[Dataset entries]
━━━━━━━━
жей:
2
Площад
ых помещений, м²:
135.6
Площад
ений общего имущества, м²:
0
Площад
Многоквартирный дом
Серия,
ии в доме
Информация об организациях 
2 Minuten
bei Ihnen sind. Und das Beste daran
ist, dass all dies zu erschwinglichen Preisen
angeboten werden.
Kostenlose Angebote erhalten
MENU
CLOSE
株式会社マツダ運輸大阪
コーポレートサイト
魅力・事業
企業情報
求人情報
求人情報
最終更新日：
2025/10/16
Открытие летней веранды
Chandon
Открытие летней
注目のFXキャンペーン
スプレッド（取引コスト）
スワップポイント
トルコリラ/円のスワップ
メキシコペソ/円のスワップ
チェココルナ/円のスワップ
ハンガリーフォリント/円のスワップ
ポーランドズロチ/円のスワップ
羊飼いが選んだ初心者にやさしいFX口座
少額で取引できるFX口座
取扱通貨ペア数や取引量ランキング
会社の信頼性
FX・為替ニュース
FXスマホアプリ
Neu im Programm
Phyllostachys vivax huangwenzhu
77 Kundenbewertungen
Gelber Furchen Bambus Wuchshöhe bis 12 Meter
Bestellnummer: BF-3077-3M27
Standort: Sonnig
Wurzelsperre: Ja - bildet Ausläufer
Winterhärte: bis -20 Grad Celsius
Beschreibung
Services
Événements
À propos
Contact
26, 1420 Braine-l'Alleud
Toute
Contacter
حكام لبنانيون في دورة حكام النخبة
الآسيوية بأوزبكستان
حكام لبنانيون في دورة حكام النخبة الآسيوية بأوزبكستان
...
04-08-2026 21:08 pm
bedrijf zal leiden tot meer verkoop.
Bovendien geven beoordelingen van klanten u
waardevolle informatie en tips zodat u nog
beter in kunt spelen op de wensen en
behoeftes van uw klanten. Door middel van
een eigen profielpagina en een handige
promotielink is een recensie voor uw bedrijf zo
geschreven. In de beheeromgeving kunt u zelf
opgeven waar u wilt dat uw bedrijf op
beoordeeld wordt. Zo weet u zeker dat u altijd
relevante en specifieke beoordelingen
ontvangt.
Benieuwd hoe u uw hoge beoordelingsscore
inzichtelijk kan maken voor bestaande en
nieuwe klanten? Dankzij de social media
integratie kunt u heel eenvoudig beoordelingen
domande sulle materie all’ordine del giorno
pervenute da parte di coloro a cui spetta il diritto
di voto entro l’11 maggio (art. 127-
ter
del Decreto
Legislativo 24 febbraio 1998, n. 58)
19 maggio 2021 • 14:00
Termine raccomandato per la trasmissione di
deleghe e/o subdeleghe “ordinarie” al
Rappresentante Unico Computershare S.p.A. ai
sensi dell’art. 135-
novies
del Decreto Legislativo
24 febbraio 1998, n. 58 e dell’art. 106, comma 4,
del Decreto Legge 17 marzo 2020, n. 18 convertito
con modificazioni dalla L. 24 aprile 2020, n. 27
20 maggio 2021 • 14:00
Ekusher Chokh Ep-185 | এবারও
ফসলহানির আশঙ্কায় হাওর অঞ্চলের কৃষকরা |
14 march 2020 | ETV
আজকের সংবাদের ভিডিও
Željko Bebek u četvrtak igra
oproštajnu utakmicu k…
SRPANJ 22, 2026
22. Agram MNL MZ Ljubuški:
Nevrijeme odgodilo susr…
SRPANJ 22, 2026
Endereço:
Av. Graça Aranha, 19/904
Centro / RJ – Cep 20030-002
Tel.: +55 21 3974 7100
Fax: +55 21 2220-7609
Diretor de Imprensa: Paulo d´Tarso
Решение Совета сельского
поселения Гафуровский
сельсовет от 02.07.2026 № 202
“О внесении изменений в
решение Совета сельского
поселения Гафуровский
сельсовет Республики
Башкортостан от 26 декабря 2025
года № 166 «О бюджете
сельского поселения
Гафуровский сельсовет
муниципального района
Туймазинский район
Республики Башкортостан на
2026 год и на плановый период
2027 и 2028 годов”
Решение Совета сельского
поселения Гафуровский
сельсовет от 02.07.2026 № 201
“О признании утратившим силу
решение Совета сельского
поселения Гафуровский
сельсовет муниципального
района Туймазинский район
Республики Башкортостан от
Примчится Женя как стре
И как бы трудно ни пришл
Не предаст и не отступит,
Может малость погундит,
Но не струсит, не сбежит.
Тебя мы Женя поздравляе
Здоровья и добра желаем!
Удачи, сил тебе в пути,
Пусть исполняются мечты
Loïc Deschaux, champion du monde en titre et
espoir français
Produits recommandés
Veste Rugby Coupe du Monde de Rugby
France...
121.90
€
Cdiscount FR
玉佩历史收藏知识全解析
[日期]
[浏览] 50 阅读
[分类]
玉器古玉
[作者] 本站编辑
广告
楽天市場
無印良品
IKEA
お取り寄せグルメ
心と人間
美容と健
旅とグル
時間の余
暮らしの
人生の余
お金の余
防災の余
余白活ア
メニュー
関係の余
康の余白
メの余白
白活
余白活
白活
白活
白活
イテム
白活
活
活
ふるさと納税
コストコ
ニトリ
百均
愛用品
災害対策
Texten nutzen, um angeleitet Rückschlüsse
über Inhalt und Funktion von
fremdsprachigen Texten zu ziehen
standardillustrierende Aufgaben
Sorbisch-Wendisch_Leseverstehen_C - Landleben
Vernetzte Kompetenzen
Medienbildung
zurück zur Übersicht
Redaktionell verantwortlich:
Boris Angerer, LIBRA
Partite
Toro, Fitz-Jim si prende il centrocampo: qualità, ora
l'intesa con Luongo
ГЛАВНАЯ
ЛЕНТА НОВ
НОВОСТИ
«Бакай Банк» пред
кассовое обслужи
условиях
━━━━━━━━
● **What the task asks**: Only lines holding the string "сельсовет" are wanted; gather each one from the entries above.

● **Task result**:
сельсовет от 02.07.2026 № 202
сельсовет Республики
Гафуровский сельсовет
сельсовет от 02.07.2026 № 201
сельсовет муниципального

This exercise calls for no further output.